On Fri, 19 Dec 2003 22:55:08 +0000, "Daniel J. Milton" <
dmilt1896@...>
wrote:
> I just did a Google search for "laryngeals" + "h4", and came up
>with one relevant hit -- Cybalist 4672 by a certain Miguel
>Carrasquer Vidal (to whom, by the way, I apologize for my lapse
>yesterday with "droog"). Would you get the h4 story out in open?
>What's EIEC for that matter.
EIEC is Mallory & Adams' Encyclopaedia of Indo-European Culture.

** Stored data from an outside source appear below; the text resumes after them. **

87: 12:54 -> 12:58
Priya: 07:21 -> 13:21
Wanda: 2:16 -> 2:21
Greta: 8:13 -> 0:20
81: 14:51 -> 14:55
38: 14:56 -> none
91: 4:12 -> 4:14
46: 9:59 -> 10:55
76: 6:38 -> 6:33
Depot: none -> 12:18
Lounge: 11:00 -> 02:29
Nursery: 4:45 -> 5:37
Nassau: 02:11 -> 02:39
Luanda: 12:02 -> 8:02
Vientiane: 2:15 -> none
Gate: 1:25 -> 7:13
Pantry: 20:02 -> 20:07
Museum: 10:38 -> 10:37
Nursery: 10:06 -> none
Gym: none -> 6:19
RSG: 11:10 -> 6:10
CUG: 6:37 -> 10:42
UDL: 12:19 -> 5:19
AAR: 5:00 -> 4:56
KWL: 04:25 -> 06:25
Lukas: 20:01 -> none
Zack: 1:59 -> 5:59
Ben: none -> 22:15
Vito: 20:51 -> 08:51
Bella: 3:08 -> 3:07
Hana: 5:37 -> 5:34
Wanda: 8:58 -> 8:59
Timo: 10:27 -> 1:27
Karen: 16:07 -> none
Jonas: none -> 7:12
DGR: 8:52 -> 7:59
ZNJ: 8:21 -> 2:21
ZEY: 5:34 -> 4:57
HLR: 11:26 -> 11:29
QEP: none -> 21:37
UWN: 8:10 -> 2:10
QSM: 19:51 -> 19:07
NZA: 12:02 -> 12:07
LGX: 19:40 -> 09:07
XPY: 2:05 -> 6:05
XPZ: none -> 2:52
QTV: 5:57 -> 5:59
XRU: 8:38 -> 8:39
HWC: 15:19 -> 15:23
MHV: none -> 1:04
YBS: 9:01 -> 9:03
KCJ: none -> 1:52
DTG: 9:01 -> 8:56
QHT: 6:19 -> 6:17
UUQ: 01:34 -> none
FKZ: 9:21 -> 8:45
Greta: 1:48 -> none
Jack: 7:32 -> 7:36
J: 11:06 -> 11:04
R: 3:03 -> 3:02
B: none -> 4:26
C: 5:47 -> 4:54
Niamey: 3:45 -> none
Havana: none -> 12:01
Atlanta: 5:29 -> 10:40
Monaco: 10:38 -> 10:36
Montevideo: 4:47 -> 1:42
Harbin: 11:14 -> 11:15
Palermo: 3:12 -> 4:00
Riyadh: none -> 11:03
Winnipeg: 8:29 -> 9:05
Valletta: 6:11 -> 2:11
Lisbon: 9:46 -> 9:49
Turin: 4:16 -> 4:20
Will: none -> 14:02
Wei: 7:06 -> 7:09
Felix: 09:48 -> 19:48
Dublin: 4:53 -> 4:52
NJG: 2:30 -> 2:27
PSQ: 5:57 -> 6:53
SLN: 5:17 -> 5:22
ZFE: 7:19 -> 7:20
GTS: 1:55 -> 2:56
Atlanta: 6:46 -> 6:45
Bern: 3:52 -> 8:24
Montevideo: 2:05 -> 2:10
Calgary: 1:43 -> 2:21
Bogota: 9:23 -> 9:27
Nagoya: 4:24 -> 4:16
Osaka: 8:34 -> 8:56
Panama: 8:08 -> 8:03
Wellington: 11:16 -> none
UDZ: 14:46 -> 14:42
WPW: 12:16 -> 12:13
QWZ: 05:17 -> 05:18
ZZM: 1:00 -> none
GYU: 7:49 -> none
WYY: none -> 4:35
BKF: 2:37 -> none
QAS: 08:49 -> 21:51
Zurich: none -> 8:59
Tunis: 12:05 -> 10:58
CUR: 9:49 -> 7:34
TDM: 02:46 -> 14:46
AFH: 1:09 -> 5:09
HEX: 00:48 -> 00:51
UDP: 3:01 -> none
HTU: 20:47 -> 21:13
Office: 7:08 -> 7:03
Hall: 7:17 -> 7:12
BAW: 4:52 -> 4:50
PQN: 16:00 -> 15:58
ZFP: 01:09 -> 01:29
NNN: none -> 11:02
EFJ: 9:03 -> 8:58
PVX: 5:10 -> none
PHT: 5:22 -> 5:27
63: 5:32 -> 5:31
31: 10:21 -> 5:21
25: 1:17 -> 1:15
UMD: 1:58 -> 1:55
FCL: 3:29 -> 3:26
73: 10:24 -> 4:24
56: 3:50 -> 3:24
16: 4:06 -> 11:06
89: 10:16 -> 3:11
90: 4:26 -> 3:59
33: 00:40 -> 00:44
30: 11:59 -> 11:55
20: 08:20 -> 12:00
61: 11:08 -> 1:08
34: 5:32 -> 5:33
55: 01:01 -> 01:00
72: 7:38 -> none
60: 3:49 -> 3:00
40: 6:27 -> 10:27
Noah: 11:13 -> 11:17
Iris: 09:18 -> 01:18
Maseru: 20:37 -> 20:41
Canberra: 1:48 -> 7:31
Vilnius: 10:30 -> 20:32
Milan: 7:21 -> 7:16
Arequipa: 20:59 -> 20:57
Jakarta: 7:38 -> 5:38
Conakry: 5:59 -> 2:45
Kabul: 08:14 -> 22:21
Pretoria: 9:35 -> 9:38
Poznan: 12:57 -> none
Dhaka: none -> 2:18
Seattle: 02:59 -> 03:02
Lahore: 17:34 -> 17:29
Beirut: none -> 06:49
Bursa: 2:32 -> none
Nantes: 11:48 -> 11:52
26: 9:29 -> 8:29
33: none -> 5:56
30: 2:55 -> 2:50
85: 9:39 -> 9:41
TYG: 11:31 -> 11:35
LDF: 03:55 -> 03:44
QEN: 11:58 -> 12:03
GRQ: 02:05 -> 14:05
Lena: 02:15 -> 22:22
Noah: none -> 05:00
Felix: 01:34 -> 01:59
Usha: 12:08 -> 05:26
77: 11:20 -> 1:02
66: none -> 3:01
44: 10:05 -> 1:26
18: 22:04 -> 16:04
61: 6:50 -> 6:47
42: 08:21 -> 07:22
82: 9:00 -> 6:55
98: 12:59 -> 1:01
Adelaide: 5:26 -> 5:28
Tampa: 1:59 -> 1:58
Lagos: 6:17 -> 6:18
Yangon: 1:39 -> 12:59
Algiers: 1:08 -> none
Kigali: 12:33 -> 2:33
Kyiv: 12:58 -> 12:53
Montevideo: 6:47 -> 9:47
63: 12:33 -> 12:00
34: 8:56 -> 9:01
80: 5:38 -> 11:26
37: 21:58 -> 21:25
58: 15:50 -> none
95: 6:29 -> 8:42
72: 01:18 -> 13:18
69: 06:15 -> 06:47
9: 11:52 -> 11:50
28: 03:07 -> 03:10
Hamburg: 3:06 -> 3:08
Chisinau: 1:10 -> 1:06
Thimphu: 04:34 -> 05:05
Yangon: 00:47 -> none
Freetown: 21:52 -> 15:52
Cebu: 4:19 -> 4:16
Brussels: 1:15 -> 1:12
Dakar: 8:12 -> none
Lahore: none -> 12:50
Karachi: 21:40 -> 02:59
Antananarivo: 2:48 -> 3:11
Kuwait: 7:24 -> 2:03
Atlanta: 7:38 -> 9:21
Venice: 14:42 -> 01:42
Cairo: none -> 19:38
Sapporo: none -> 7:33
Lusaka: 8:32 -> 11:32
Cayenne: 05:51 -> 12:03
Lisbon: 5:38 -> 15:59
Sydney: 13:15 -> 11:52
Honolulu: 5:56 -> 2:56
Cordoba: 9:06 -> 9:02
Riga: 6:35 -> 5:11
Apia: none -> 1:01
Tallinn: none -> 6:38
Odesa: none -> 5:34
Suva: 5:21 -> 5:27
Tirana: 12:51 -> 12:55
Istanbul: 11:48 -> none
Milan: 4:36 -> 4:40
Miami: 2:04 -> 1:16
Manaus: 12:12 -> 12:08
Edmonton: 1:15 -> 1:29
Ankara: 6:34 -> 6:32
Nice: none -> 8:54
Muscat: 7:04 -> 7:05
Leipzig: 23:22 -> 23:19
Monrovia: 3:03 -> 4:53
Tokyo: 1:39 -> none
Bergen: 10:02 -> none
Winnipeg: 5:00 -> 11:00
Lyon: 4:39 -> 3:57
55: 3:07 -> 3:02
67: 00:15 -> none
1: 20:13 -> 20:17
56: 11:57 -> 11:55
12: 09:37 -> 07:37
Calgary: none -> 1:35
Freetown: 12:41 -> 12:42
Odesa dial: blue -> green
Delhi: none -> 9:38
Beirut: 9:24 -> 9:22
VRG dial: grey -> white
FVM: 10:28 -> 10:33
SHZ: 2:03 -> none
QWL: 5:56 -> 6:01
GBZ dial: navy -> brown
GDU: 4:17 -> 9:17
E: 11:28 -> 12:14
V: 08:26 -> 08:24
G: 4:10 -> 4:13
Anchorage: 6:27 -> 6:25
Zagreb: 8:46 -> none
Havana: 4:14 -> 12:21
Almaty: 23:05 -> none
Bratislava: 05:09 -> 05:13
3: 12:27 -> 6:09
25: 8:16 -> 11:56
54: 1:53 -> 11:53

No need to apologize for "droog", except perhaps for the effort of reaching
for a Russian etymological dictionary to make absolutely positively sure
that it wasn't a borrowing from, say, Old Polish drĂ³g [it isn't, of
course].
As to *h4, it's a laryngeal reconstructed for the purpose of explaining
non-Anatolian a-colouring (in the case of *h4up-, there is no /a/, but
there is /h-/ in Armenian), but no /h/ in Hittite, as expected if the
laryngeal were *h2.
Adams in EIEC seems to believe in *h4, or at least keep his options open
(better to overdifferentiate than to destroy information). I tend not to
believe in *h4, but I haven't personally checked all the relevant cases and
found ways to explain away the lack of /h/ in Hittite in all of them. I
assume others have, to their satisfaction. H. Craig Melchert, in
"Anatolian Historical Phonology" doesn't even mention *h4.